• 07.05.2010

Zapfenstreich beim Polizeiruf 110

Zur Belohnung nach Afghanistan

Nicht nur von den Vorgesetzten werden die Soldatinnen in dieser Polizeiruf-Folge schikaniert. Eine von ihnen wird tot aufgefunden. (Polizeiruf 110, "Zapfenstreich", So 20.15 Uhr, ARD)von Christian Buss

  • 10.05.2010 13:53 Uhr

    von sandramo81:

    Den Film habe ich nicht gesehen, schon die Vorschau zeigte die Klischees gar zu holzschnittartig. Ein Glas Wein und ein Buch zog ich der Angelegenheit vor - GEZ wird ja auch einbehalten, wenn ich nicht gucke; kann ich´s auch gleich lassen. Aber: Da wir gerade beim Lesen sind... Was ist den das für ein komische Deutsch in die Artikel? Korrespondiert hier die Qualität des Artikels absichtlich mit der des rezensierten Filmes? War das Satire? Bin ich alter Sack vielleicht mittlerweile zu blöd, um sowas zu merken und ärgere mich umsonst?

  • 09.05.2010 21:28 Uhr

    von avelon:

    Was ich vergaß anzumerken ...

    In einer Zeit zunehmender Arbeitslosigkeit drängen sich Menschen freiwillig in die Armee, dort wo es kostenlose und sichere Ausbildungsplätze gibt.

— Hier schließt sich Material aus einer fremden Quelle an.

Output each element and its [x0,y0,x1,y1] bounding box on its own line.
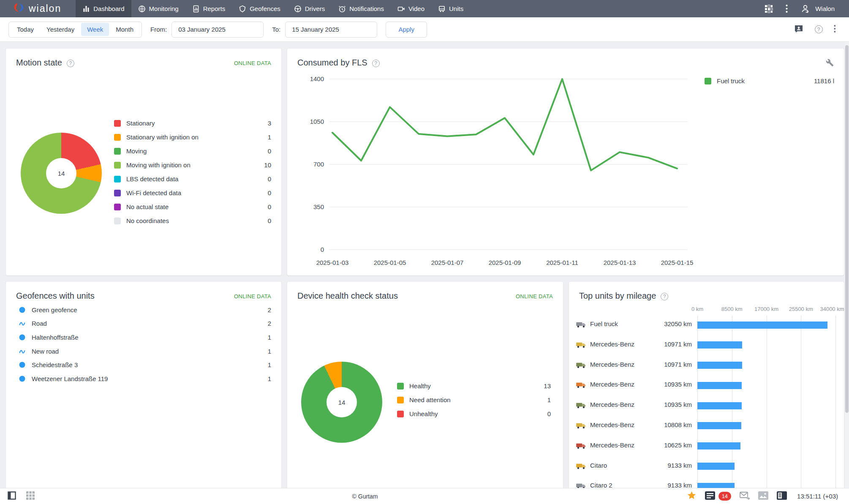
mail-icon[interactable] [740,491,750,501]
unit-row[interactable]: Mercedes-Benz10625 km [569,436,844,456]
contact-card-icon[interactable] [794,24,804,35]
geofence-row[interactable]: Haltenhoffstraße1 [19,330,271,344]
legend-swatch [114,218,121,224]
help-icon[interactable]: ? [815,25,823,33]
range-button-week[interactable]: Week [81,23,109,36]
truck-icon [576,361,587,369]
geofence-row[interactable]: Weetzener Landstraße 1191 [19,372,271,386]
circle-geofence-icon [19,361,26,368]
kebab-menu-icon[interactable] [834,25,836,34]
user-menu[interactable]: Wialon [800,4,835,14]
unit-row[interactable]: Mercedes-Benz10935 km [569,375,844,395]
legend-label: Unhealthy [409,410,438,417]
svg-text:2025-01-09: 2025-01-09 [489,259,521,266]
bottom-apps-grid-icon[interactable] [26,491,35,501]
health-legend-row[interactable]: Unhealthy0 [397,407,551,421]
notifications-panel-icon[interactable] [705,491,715,501]
legend-label: No coordinates [126,217,169,224]
mileage-bar [697,442,740,450]
unit-mileage-value: 10625 km [643,441,692,449]
to-date-input[interactable] [285,22,377,38]
device-health-pie-chart[interactable]: 14 [301,362,382,443]
truck-icon [576,381,587,389]
nav-tab-drivers[interactable]: Drivers [287,0,332,17]
geofence-count: 2 [268,306,271,313]
motion-legend-row[interactable]: Moving0 [114,144,271,158]
nav-tab-dashboard[interactable]: Dashboard [76,0,131,17]
wialon-logo[interactable]: wialon [0,0,76,17]
health-legend-row[interactable]: Need attention1 [397,393,551,407]
from-label: From: [150,26,167,33]
mileage-bar [697,362,742,369]
motion-legend-row[interactable]: LBS detected data0 [114,172,271,186]
geofence-row[interactable]: Green geofence2 [19,303,271,317]
monitor-panel-icon[interactable] [777,491,787,501]
online-data-badge: ONLINE DATA [516,293,553,300]
apply-button[interactable]: Apply [386,22,427,38]
apps-grid-icon[interactable] [765,5,773,13]
image-icon[interactable] [758,491,768,501]
page-scrollbar-track[interactable] [845,42,849,488]
wrench-settings-icon[interactable] [826,59,834,67]
truck-icon [576,401,587,409]
range-button-month[interactable]: Month [110,23,139,36]
nav-tab-reports[interactable]: Reports [185,0,232,17]
help-icon[interactable]: ? [67,60,74,67]
motion-legend-row[interactable]: No coordinates0 [114,214,271,228]
help-icon[interactable]: ? [372,60,380,67]
unit-row[interactable]: Fuel truck32050 km [569,315,844,335]
truck-icon [576,341,587,349]
pie-total: 14 [327,387,357,417]
unit-name: Mercedes-Benz [590,341,634,348]
unit-name: Mercedes-Benz [590,401,634,408]
legend-swatch [114,134,121,141]
nav-tab-video[interactable]: Video [391,0,431,17]
truck-icon [576,442,587,450]
geofence-row[interactable]: New road1 [19,344,271,358]
legend-swatch [114,190,121,196]
motion-legend-row[interactable]: Wi-Fi detected data0 [114,186,271,200]
unit-name: Fuel truck [590,320,618,327]
nav-tab-monitoring[interactable]: Monitoring [131,0,185,17]
nav-tab-geofences[interactable]: Geofences [232,0,287,17]
motion-legend-row[interactable]: No actual state0 [114,200,271,214]
geofence-row[interactable]: Scheidestraße 31 [19,358,271,372]
range-button-yesterday[interactable]: Yesterday [41,23,80,36]
motion-legend-row[interactable]: Stationary with ignition on1 [114,130,271,144]
health-legend-row[interactable]: Healthy13 [397,379,551,393]
legend-value: 11816 l [814,77,834,84]
from-date-input[interactable] [171,22,264,38]
unit-mileage-value: 10971 km [643,341,692,348]
sidebar-toggle-icon[interactable] [8,491,16,501]
unit-row[interactable]: Mercedes-Benz10935 km [569,395,844,416]
favorites-star-icon[interactable] [687,490,697,502]
page-scrollbar-thumb[interactable] [845,45,849,413]
legend-label: Stationary with ignition on [126,133,199,141]
widget-title: Top units by mileage [579,291,656,301]
legend-count: 10 [264,161,271,169]
legend-count: 0 [268,147,271,155]
range-button-today[interactable]: Today [11,23,40,36]
nav-tab-units[interactable]: Units [431,0,470,17]
unit-row[interactable]: Mercedes-Benz10971 km [569,335,844,355]
nav-tab-notifications[interactable]: Notifications [332,0,391,17]
kebab-menu-icon[interactable] [786,5,788,13]
motion-legend-row[interactable]: Stationary3 [114,116,271,130]
geofence-row[interactable]: Road2 [19,317,271,331]
unit-mileage-value: 10935 km [643,401,692,408]
motion-state-pie-chart[interactable]: 14 [21,133,102,214]
geofence-count: 1 [268,361,271,368]
online-data-badge: ONLINE DATA [234,293,271,300]
unit-row[interactable]: Mercedes-Benz10808 km [569,416,844,436]
axis-tick-label: 8500 km [713,306,751,312]
fls-legend[interactable]: Fuel truck 11816 l [705,74,834,88]
help-icon[interactable]: ? [661,293,668,300]
motion-legend-row[interactable]: Moving with ignition on10 [114,158,271,172]
circle-geofence-icon [19,375,26,382]
legend-label: Healthy [409,382,431,390]
unit-row[interactable]: Mercedes-Benz10971 km [569,355,844,376]
unit-row[interactable]: Citaro9133 km [569,456,844,477]
legend-count: 1 [268,133,271,141]
clock-text: 13:51:11 (+03) [797,493,838,500]
top-units-mileage-widget: Top units by mileage ? 0 km8500 km17000 … [569,282,844,495]
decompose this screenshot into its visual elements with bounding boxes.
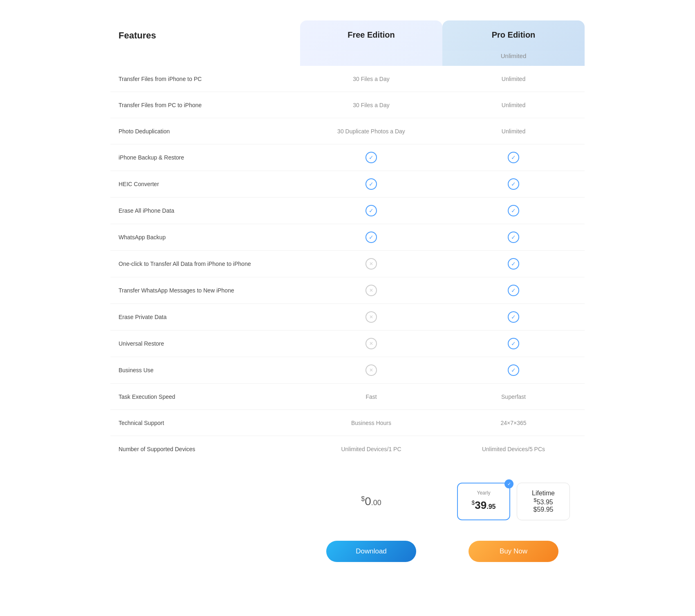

    Es geht um die Existenz und Perspektive junger Menschen, die auf dem freien Markt keine oder lediglich geringere Möglichkeiten besitzen, einen Ausbildungsplatz in sehr verschiedenen und erwünschten Berufen zu erlangen.

    Mal nachgedacht, wohin das führt?

  • 09.05.2010 21:13 Uhr

    von avelon:

    Von Anfang an mehr Sold für Frauen als für Männer in den Kampftruppen???

    Sollte dies den Tatsachen entsprechen, so ist die Bundeswehr die gerechteste Arbeitgeberin im ganzen Land.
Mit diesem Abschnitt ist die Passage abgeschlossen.